John Beach, the president of the society, lives less than a mile down Paces Ferry Road from it. He is overseeing the society’s Living Sentinels Historic Trees program, as well as an open online database of Buckhead cultural sites. Someone made an entry for an “Indian” tree on the church grounds.

An Indian tree is distinct and important. Native Americans — in this case, the Creek — would bend young trees to create permanent trail markers through the woods. The post oak tree has a distinct gigantic elbow jutting north at the top of its trunk.

If it were an “Indian” tree, it would date back further than 1821, when the Creek ceded the land to Georgia through the first Treaty of Indian Springs.

Following the treaty, Georgia divided the land into 202.5-acre lots. Surveyors used chains — literally 66 feet of metal rods strung together. They physically dragged these chains through the forest, over hills and across streams. A 202.5-acre land lot was 45 chains by 45 chains.

Maps from these surveys show the landscape crisscrossed with a series of diamond-shaped squares bordered by tree types.

About three years ago, Beach, who has been studying maps a long time, had a feeling about those trees. He envisioned overlaying the historical map on a map of present-day Buckhead to see if any were still around.

He recruited society advisory board member Chris Hastings, a board-certified master arborist and the owner of Arbormedics, a tree preservation company, to help.

When Beach looked at the maps, “Oak” appeared in the approximate location of the church’s “Indian” tree on the survey. Hastings brought in a dendrochronologist— a tree-ring scientist — who carefully cored the tree with Hastings’ assistance.

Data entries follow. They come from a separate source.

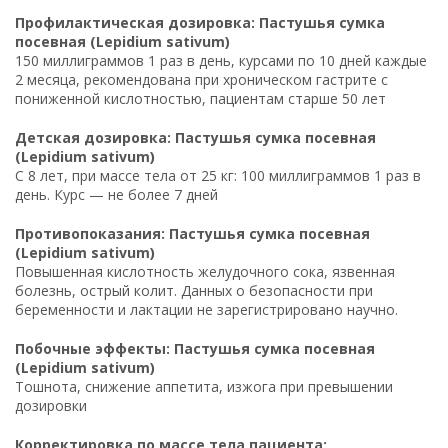
Профилактическая дозировка: Пастушья сумка
посевная (Lepidium sativum)
150 миллиграммов 1 раз в день, курсами по 10 дней каждые
2 месяца, рекомендована при хроническом гастрите с
пониженной кислотностью, пациентам старше 50 лет
Детская дозировка: Пастушья сумка посевная
(Lepidium sativum)
С 8 лет, при массе тела от 25 кг: 100 миллиграммов 1 раз в
день. Курс — не более 7 дней
Противопоказания: Пастушья сумка посевная
(Lepidium sativum)
Повышенная кислотность желудочного сока, язвенная
болезнь, острый колит. Данных о безопасности при
беременности и лактации не зарегистрировано научно.
Побочные эффекты: Пастушья сумка посевная
(Lepidium sativum)
Тошнота, снижение аппетита, изжога при превышении
дозировки
Корректировка по массе тела пациента:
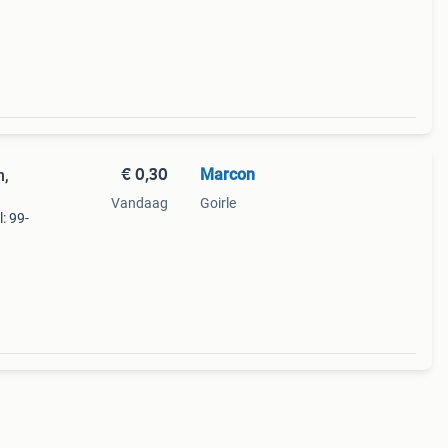
€ 0,30
Marcon
n,
Vandaag
Goirle
: 99-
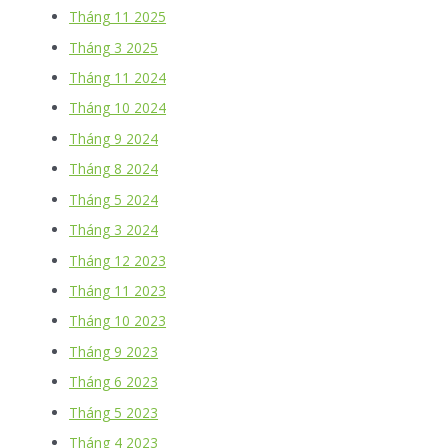
Tháng 11 2025
Tháng 3 2025
Tháng 11 2024
Tháng 10 2024
Tháng 9 2024
Tháng 8 2024
Tháng 5 2024
Tháng 3 2024
Tháng 12 2023
Tháng 11 2023
Tháng 10 2023
Tháng 9 2023
Tháng 6 2023
Tháng 5 2023
Tháng 4 2023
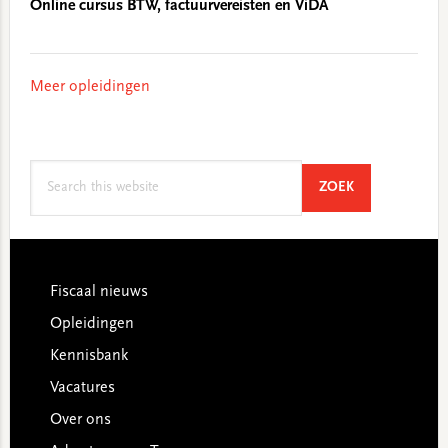
Online cursus BTW, factuurvereisten en ViDA
Meer opleidingen
Search
SEARCH
ZOEK
this
website
Footer
Fiscaal nieuws
Opleidingen
Kennisbank
Vacatures
Over ons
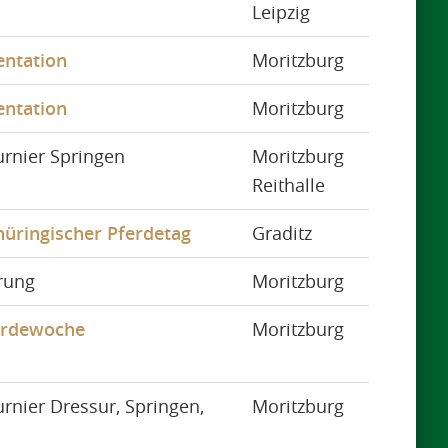
Leipzig
entation
Moritzburg
entation
Moritzburg
urnier Springen
Moritzburg
Reithalle
hüringischer Pferdetag
Graditz
rung
Moritzburg
erdewoche
Moritzburg
rnier Dressur, Springen,
Moritzburg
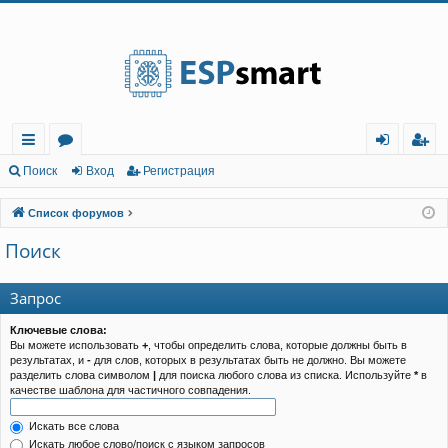
Регистрация
с
о
хо
е
г
Поиск
Вход
Р
е
г
и
с
т
р
а
ц
и
я
ы
ру
д
и
с
Список форумов
лк
м
т
р
Поиск
и
ы
а
ц
и
я
Запрос
Ключевые слова:
Вы можете использовать
+
, чтобы определить слова, которые должны быть в
результатах, и
-
для слов, которых в результатах быть не должно. Вы можете
разделить слова символом
|
для поиска любого слова из списка. Используйте
*
в
качестве шаблона для частичного совпадения.
Искать все слова
Искать любое слово/поиск с языком запросов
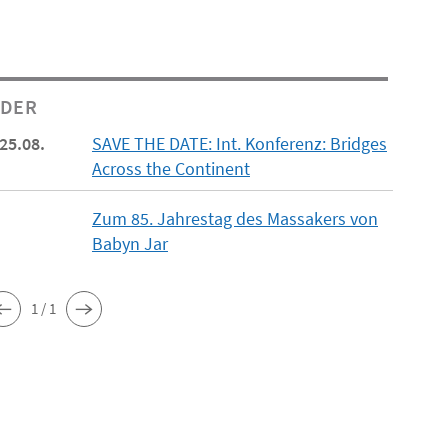
NDER
 25.08.
SAVE THE DATE: Int. Konferenz: Bridges
Across the Continent
Zum 85. Jahrestag des Massakers von
Babyn Jar
1 / 1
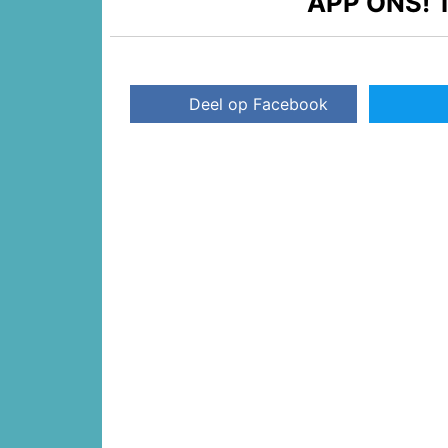
APP ONS!
T
Deel op Facebook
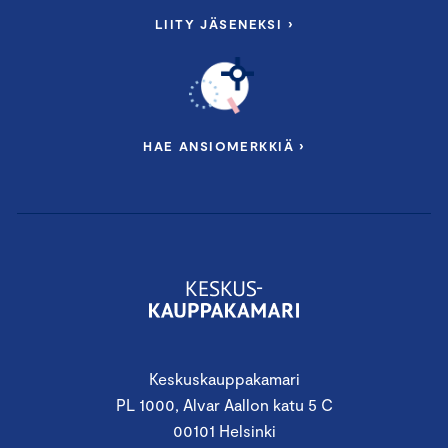
LIITY JÄSENEKSI ›
HAE ANSIOMERKKIÄ ›
Keskuskauppakamari
PL 1000, Alvar Aallon katu 5 C
00101 Helsinki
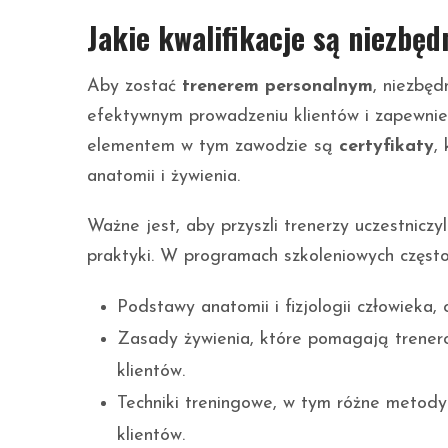
Jakie kwalifikacje są niezbę
Aby zostać
trenerem personalnym
, niezbęd
efektywnym prowadzeniu klientów i zapewnie
elementem w tym zawodzie są
certyfikaty
,
anatomii i żywienia.
Ważne jest, aby przyszli trenerzy uczestniczyl
praktyki. W programach szkoleniowych częst
Podstawy anatomii i fizjologii człowieka,
Zasady żywienia, które pomagają trener
klientów.
Techniki treningowe, w tym różne metod
klientów.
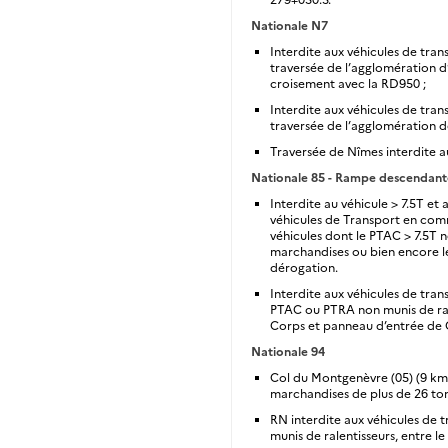
Nationale N7
Interdite aux véhicules de tra
traversée de l’agglomération d
croisement avec la RD950 ;
Interdite aux véhicules de tra
traversée de l’agglomération 
Traversée de Nîmes interdite a
Nationale 85 - Rampe descendant
Interdite au véhicule > 7.5T et
véhicules de Transport en comm
véhicules dont le PTAC > 7.5T n
marchandises ou bien encore le
dérogation.
Interdite aux véhicules de tra
PTAC ou PTRA non munis de rale
Corps et panneau d’entrée de G
Nationale 94
Col du Montgenèvre (05) (9 km)
marchandises de plus de 26 to
RN interdite aux véhicules de 
munis de ralentisseurs, entre le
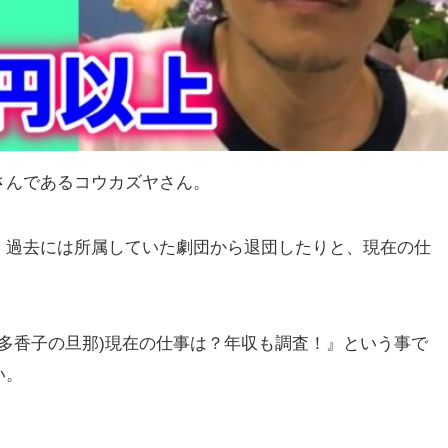
さんであるコウカズヤさん。
、過去には所属していた劇団から退団したりと、現在の仕
上原多香子の旦那)現在の仕事は？年収も調査！』という事で
い。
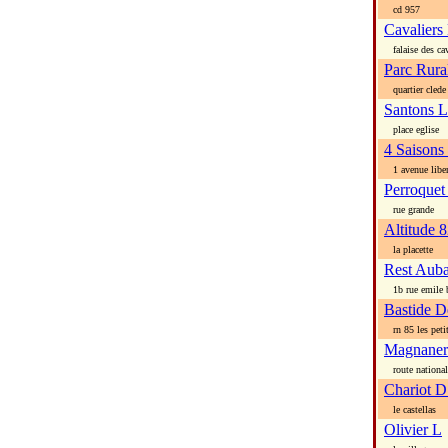
cd 957
Cavaliers
falaise des cav
Parc Rura
quartier clede
Santons L
place eglise
4 Saisons
1 avenue liber
Perroquet
rue grande
Altitude 
la placette
Rest Auba
1b rue emile 
Bastide D
rn 85 les petite
Magnaner
route national
Chariot D
le castellas
Olivier L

The rings showed the tree likely took root in 1730, give or take a decade. Throughout its long life, it has imperceptibly reached ever further into the empty expanse, eventually filling the sky on the hilltop.

The discovery is the first of hopefully many through the Buckhead Heritage program. It seeks to identify trees that have stood for 200 years and longer. The grassroots effort will require the community to get involved; look at the maps and hunt around their backyards for the living sentinels.

The program is in its early stages. Soon residents will be able to look at buckheadheritage.com and see the survey overlaid on present-day Buckhead.

According to Beach, the church’s tree was on an Indian trail connecting the village of Standing Peachtree with another village on the banks of the Chattahoochee River in the Palisades area. However, there is disagreement about whether or not the post oak with the distinct elbow is an “Indian” tree. Experts Beach talked to doubt it.

Regardless, the church’s members are celebrating their grand old oak April 30 for Arbor Day. The community is welcome to attend. The church has raised funds to install professional lighting.

The tree is now lit at night, an illuminated beacon on the hill.

Member Harriett Adams bestows upon the tree sentience when she talks about what it means to have a tree that old in front of her beloved church.

“I think about what that tree has seen,” she said.